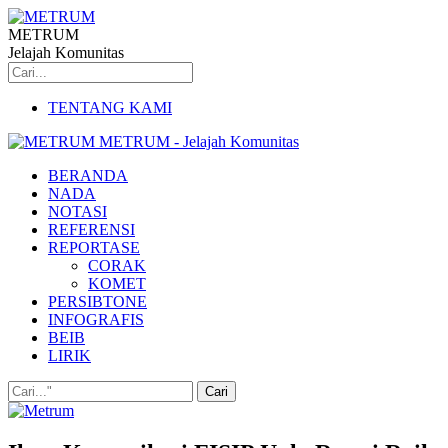
METRUM
Jelajah Komunitas
TENTANG KAMI
METRUM - Jelajah Komunitas
BERANDA
NADA
NOTASI
REFERENSI
REPORTASE
CORAK
KOMET
PERSIBTONE
INFOGRAFIS
BEIB
LIRIK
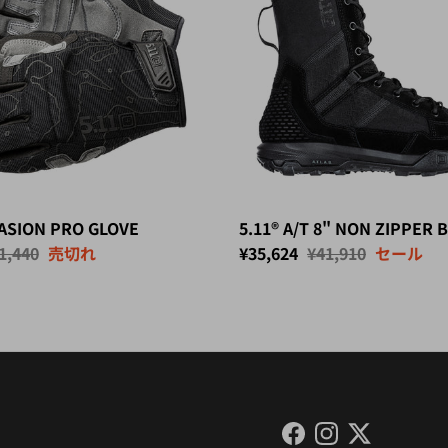
ASION PRO GLOVE
5.11® A/T 8" NON ZIPPER 
価
セール価格
定価
1,440
売切れ
¥35,624
¥41,910
セール
Facebook
Instagram
Twitter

## WORK REQUEST:
Output nothing but the number of lines in the data containing the string "Komunitas".

## ANSWER FOR THIS EXERCISE:
2